THE TASK
Send each entry back exactly as given, pictures excluded.

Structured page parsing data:
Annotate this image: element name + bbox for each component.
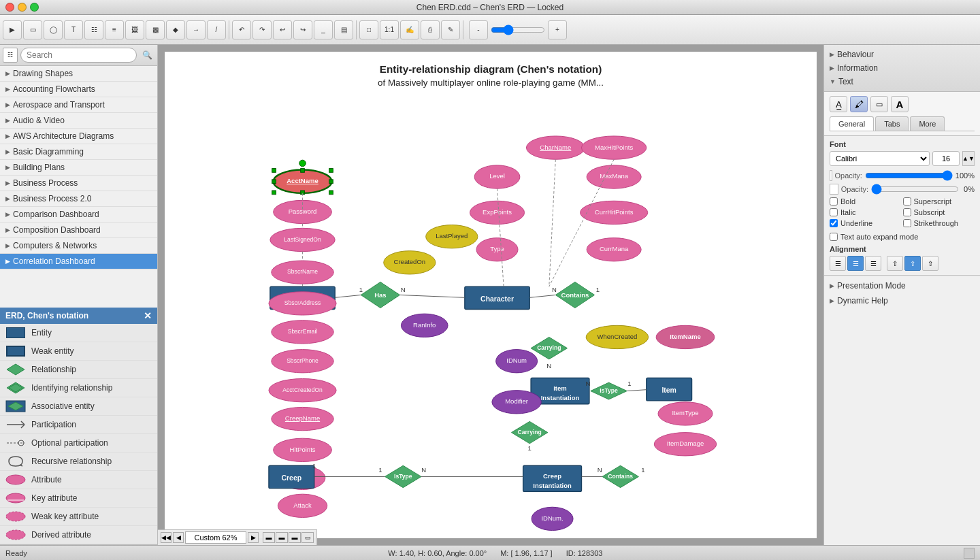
subscript-checkbox[interactable] <box>903 208 911 216</box>
erd-item-recursive[interactable]: Recursive relationship <box>0 452 157 471</box>
text-box-btn[interactable]: ▭ <box>870 96 888 112</box>
rect-tool[interactable]: ▭ <box>23 20 42 39</box>
strikethrough-checkbox[interactable] <box>903 219 911 227</box>
category-aerospace[interactable]: ▶ Aerospace and Transport <box>0 97 157 113</box>
category-building[interactable]: ▶ Building Plans <box>0 160 157 176</box>
search-icon[interactable]: 🔍 <box>140 48 154 63</box>
text-large-btn[interactable]: A <box>891 96 909 112</box>
print-tool[interactable]: ⎙ <box>421 20 440 39</box>
font-family-select[interactable]: Calibri <box>830 151 930 166</box>
font-size-stepper[interactable]: ▲▼ <box>962 151 975 166</box>
category-business2[interactable]: ▶ Business Process 2.0 <box>0 191 157 207</box>
canvas[interactable]: Entity-relationship diagram (Chen's nota… <box>165 52 817 538</box>
align-left-btn[interactable]: ☰ <box>830 256 846 271</box>
tab-tabs[interactable]: Tabs <box>875 116 909 131</box>
erd-item-associative[interactable]: Associative entity <box>0 397 157 416</box>
erd-item-weak-key[interactable]: Weak key attribute <box>0 508 157 526</box>
align-bottom-btn[interactable]: ⇧ <box>922 256 938 271</box>
auto-expand-checkbox[interactable] <box>830 233 838 241</box>
font-size-input[interactable] <box>932 151 960 166</box>
maximize-button[interactable] <box>30 3 39 12</box>
category-basic[interactable]: ▶ Basic Diagramming <box>0 144 157 160</box>
view-mode-1[interactable]: ▬ <box>263 532 275 543</box>
align-middle-btn[interactable]: ⇧ <box>904 256 921 271</box>
superscript-checkbox[interactable] <box>903 197 911 205</box>
category-aws[interactable]: ▶ AWS Architecture Diagrams <box>0 129 157 144</box>
tab-more[interactable]: More <box>910 116 945 131</box>
redo-btn[interactable]: ↪ <box>293 20 312 39</box>
section-information[interactable]: ▶ Information <box>830 61 975 75</box>
zoom-in-btn[interactable]: + <box>548 20 567 39</box>
page-prev-btn[interactable]: ◀ <box>173 532 184 543</box>
bold-checkbox[interactable] <box>830 197 838 205</box>
view-mode-4[interactable]: ▭ <box>301 532 314 543</box>
curve-tool[interactable]: ↶ <box>232 20 251 39</box>
align-top-btn[interactable]: ⇧ <box>887 256 903 271</box>
search-input[interactable] <box>20 48 137 63</box>
presentation-mode-option[interactable]: ▶ Presentation Mode <box>824 278 980 293</box>
line-tool[interactable]: / <box>207 20 226 39</box>
erd-item-derived[interactable]: Derived attribute <box>0 526 157 544</box>
erd-item-weak-entity[interactable]: Weak entity <box>0 342 157 361</box>
tab-general[interactable]: General <box>830 116 874 131</box>
view-mode-2[interactable]: ▬ <box>276 532 288 543</box>
section-behaviour[interactable]: ▶ Behaviour <box>830 48 975 61</box>
grid-view-btn[interactable]: ☷ <box>3 48 18 63</box>
minimize-button[interactable] <box>18 3 27 12</box>
category-accounting[interactable]: ▶ Accounting Flowcharts <box>0 82 157 97</box>
rotation-handle[interactable] <box>299 160 306 167</box>
select-tool[interactable]: ▶ <box>3 20 22 39</box>
opacity-slider-2[interactable] <box>871 185 959 193</box>
align-center-btn[interactable]: ☰ <box>847 256 864 271</box>
resize-handle[interactable] <box>964 548 975 559</box>
underline-checkbox[interactable] <box>830 219 838 227</box>
zoom-slider[interactable] <box>491 25 545 35</box>
section-text[interactable]: ▼ Text <box>830 75 975 88</box>
opacity-slider-1[interactable] <box>865 171 953 180</box>
page-start-btn[interactable]: ◀◀ <box>161 532 172 543</box>
category-business[interactable]: ▶ Business Process <box>0 176 157 191</box>
image-tool[interactable]: 🖼 <box>125 20 144 39</box>
erd-item-participation[interactable]: Participation <box>0 416 157 434</box>
erd-item-key-attr[interactable]: Key attribute <box>0 489 157 508</box>
zoom-actual-tool[interactable]: 1:1 <box>380 20 399 39</box>
category-composition[interactable]: ▶ Composition Dashboard <box>0 223 157 238</box>
align-right-btn[interactable]: ☰ <box>865 256 881 271</box>
bezier-tool[interactable]: ↷ <box>252 20 272 39</box>
text-tool[interactable]: T <box>64 20 83 39</box>
color-box-1[interactable] <box>830 170 832 181</box>
erd-item-optional[interactable]: Optional participation <box>0 434 157 452</box>
undo-btn[interactable]: ↩ <box>273 20 292 39</box>
erd-item-attribute[interactable]: Attribute <box>0 471 157 489</box>
arrow-tool[interactable]: → <box>186 20 206 39</box>
chart-tool[interactable]: ▩ <box>146 20 165 39</box>
text-highlight-btn[interactable]: 🖍 <box>850 96 868 112</box>
zoom-out-btn[interactable]: - <box>469 20 488 39</box>
view-mode-3[interactable]: ▬ <box>289 532 301 543</box>
shape-tool[interactable]: ◆ <box>166 20 185 39</box>
close-button[interactable] <box>5 3 14 12</box>
erd-header[interactable]: ERD, Chen's notation ✕ <box>0 308 157 324</box>
category-computers[interactable]: ▶ Computers & Networks <box>0 238 157 254</box>
canvas-area[interactable]: Entity-relationship diagram (Chen's nota… <box>158 45 823 545</box>
erd-item-identifying[interactable]: Identifying relationship <box>0 379 157 397</box>
zoom-fit-tool[interactable]: □ <box>359 20 378 39</box>
pen-tool[interactable]: ✎ <box>441 20 460 39</box>
ellipse-tool[interactable]: ◯ <box>44 20 63 39</box>
category-drawing-shapes[interactable]: ▶ Drawing Shapes <box>0 66 157 82</box>
category-correlation[interactable]: ▶ Correlation Dashboard <box>0 254 157 269</box>
connector-tool[interactable]: ⎯ <box>314 20 333 39</box>
list-tool[interactable]: ≡ <box>105 20 124 39</box>
table-tool[interactable]: ☷ <box>84 20 103 39</box>
erd-item-relationship[interactable]: Relationship <box>0 361 157 379</box>
category-audio[interactable]: ▶ Audio & Video <box>0 113 157 129</box>
page-next-btn[interactable]: ▶ <box>248 532 259 543</box>
erd-item-entity[interactable]: Entity <box>0 324 157 342</box>
waypoint-tool[interactable]: ▤ <box>334 20 353 39</box>
erd-close-btn[interactable]: ✕ <box>144 310 152 321</box>
text-color-btn[interactable]: A̲ <box>830 96 847 112</box>
italic-checkbox[interactable] <box>830 208 838 216</box>
hand-tool[interactable]: ✍ <box>400 20 419 39</box>
color-box-2[interactable] <box>830 184 838 195</box>
category-comparison[interactable]: ▶ Comparison Dashboard <box>0 207 157 223</box>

REPLY TO THE TASK
Annotate this image: element name + bbox for each component.
subscript-checkbox[interactable] <box>903 208 911 216</box>
erd-item-recursive[interactable]: Recursive relationship <box>0 452 157 471</box>
text-box-btn[interactable]: ▭ <box>870 96 888 112</box>
rect-tool[interactable]: ▭ <box>23 20 42 39</box>
strikethrough-checkbox[interactable] <box>903 219 911 227</box>
category-aerospace[interactable]: ▶ Aerospace and Transport <box>0 97 157 113</box>
category-building[interactable]: ▶ Building Plans <box>0 160 157 176</box>
search-icon[interactable]: 🔍 <box>140 48 154 63</box>
text-large-btn[interactable]: A <box>891 96 909 112</box>
print-tool[interactable]: ⎙ <box>421 20 440 39</box>
font-family-select[interactable]: Calibri <box>830 151 930 166</box>
font-size-stepper[interactable]: ▲▼ <box>962 151 975 166</box>
category-business2[interactable]: ▶ Business Process 2.0 <box>0 191 157 207</box>
canvas[interactable]: Entity-relationship diagram (Chen's nota… <box>165 52 817 538</box>
align-left-btn[interactable]: ☰ <box>830 256 846 271</box>
tab-tabs[interactable]: Tabs <box>875 116 909 131</box>
erd-item-associative[interactable]: Associative entity <box>0 397 157 416</box>
erd-item-weak-key[interactable]: Weak key attribute <box>0 508 157 526</box>
align-bottom-btn[interactable]: ⇧ <box>922 256 938 271</box>
auto-expand-checkbox[interactable] <box>830 233 838 241</box>
font-size-input[interactable] <box>932 151 960 166</box>
maximize-button[interactable] <box>30 3 39 12</box>
category-basic[interactable]: ▶ Basic Diagramming <box>0 144 157 160</box>
view-mode-1[interactable]: ▬ <box>263 532 275 543</box>
align-middle-btn[interactable]: ⇧ <box>904 256 921 271</box>
superscript-checkbox[interactable] <box>903 197 911 205</box>
category-aws[interactable]: ▶ AWS Architecture Diagrams <box>0 129 157 144</box>
tab-more[interactable]: More <box>910 116 945 131</box>
redo-btn[interactable]: ↪ <box>293 20 312 39</box>
section-information[interactable]: ▶ Information <box>830 61 975 75</box>
zoom-in-btn[interactable]: + <box>548 20 567 39</box>
page-prev-btn[interactable]: ◀ <box>173 532 184 543</box>
bold-checkbox[interactable] <box>830 197 838 205</box>
view-mode-4[interactable]: ▭ <box>301 532 314 543</box>
curve-tool[interactable]: ↶ <box>232 20 251 39</box>
align-top-btn[interactable]: ⇧ <box>887 256 903 271</box>
search-input[interactable] <box>20 48 137 63</box>
presentation-mode-option[interactable]: ▶ Presentation Mode <box>824 278 980 293</box>
line-tool[interactable]: / <box>207 20 226 39</box>
erd-item-derived[interactable]: Derived attribute <box>0 526 157 544</box>
erd-item-weak-entity[interactable]: Weak entity <box>0 342 157 361</box>
tab-general[interactable]: General <box>830 116 874 131</box>
view-mode-2[interactable]: ▬ <box>276 532 288 543</box>
section-behaviour[interactable]: ▶ Behaviour <box>830 48 975 61</box>
grid-view-btn[interactable]: ☷ <box>3 48 18 63</box>
minimize-button[interactable] <box>18 3 27 12</box>
category-accounting[interactable]: ▶ Accounting Flowcharts <box>0 82 157 97</box>
rotation-handle[interactable] <box>299 160 306 167</box>
select-tool[interactable]: ▶ <box>3 20 22 39</box>
opacity-slider-2[interactable] <box>871 185 959 193</box>
align-center-btn[interactable]: ☰ <box>847 256 864 271</box>
resize-handle[interactable] <box>964 548 975 559</box>
underline-checkbox[interactable] <box>830 219 838 227</box>
zoom-slider[interactable] <box>491 25 545 35</box>
section-text[interactable]: ▼ Text <box>830 75 975 88</box>
opacity-slider-1[interactable] <box>865 171 953 180</box>
page-start-btn[interactable]: ◀◀ <box>161 532 172 543</box>
category-business[interactable]: ▶ Business Process <box>0 176 157 191</box>
image-tool[interactable]: 🖼 <box>125 20 144 39</box>
erd-item-participation[interactable]: Participation <box>0 416 157 434</box>
erd-item-key-attr[interactable]: Key attribute <box>0 489 157 508</box>
zoom-actual-tool[interactable]: 1:1 <box>380 20 399 39</box>
category-composition[interactable]: ▶ Composition Dashboard <box>0 223 157 238</box>
align-right-btn[interactable]: ☰ <box>865 256 881 271</box>
bezier-tool[interactable]: ↷ <box>252 20 272 39</box>
text-tool[interactable]: T <box>64 20 83 39</box>
color-box-1[interactable] <box>830 170 832 181</box>
erd-item-optional[interactable]: Optional participation <box>0 434 157 452</box>
undo-btn[interactable]: ↩ <box>273 20 292 39</box>
erd-item-attribute[interactable]: Attribute <box>0 471 157 489</box>
arrow-tool[interactable]: → <box>186 20 206 39</box>
chart-tool[interactable]: ▩ <box>146 20 165 39</box>
text-highlight-btn[interactable]: 🖍 <box>850 96 868 112</box>
zoom-out-btn[interactable]: - <box>469 20 488 39</box>
view-mode-3[interactable]: ▬ <box>289 532 301 543</box>
shape-tool[interactable]: ◆ <box>166 20 185 39</box>
close-button[interactable] <box>5 3 14 12</box>
erd-header[interactable]: ERD, Chen's notation ✕ <box>0 308 157 324</box>
category-computers[interactable]: ▶ Computers & Networks <box>0 238 157 254</box>
canvas-area[interactable]: Entity-relationship diagram (Chen's nota… <box>158 45 823 545</box>
erd-item-identifying[interactable]: Identifying relationship <box>0 379 157 397</box>
zoom-fit-tool[interactable]: □ <box>359 20 378 39</box>
pen-tool[interactable]: ✎ <box>441 20 460 39</box>
ellipse-tool[interactable]: ◯ <box>44 20 63 39</box>
category-drawing-shapes[interactable]: ▶ Drawing Shapes <box>0 66 157 82</box>
category-correlation[interactable]: ▶ Correlation Dashboard <box>0 254 157 269</box>
connector-tool[interactable]: ⎯ <box>314 20 333 39</box>
list-tool[interactable]: ≡ <box>105 20 124 39</box>
table-tool[interactable]: ☷ <box>84 20 103 39</box>
erd-item-relationship[interactable]: Relationship <box>0 361 157 379</box>
category-audio[interactable]: ▶ Audio & Video <box>0 113 157 129</box>
page-next-btn[interactable]: ▶ <box>248 532 259 543</box>
erd-item-entity[interactable]: Entity <box>0 324 157 342</box>
waypoint-tool[interactable]: ▤ <box>334 20 353 39</box>
erd-close-btn[interactable]: ✕ <box>144 310 152 321</box>
text-color-btn[interactable]: A̲ <box>830 96 847 112</box>
italic-checkbox[interactable] <box>830 208 838 216</box>
hand-tool[interactable]: ✍ <box>400 20 419 39</box>
color-box-2[interactable] <box>830 184 838 195</box>
category-comparison[interactable]: ▶ Comparison Dashboard <box>0 207 157 223</box>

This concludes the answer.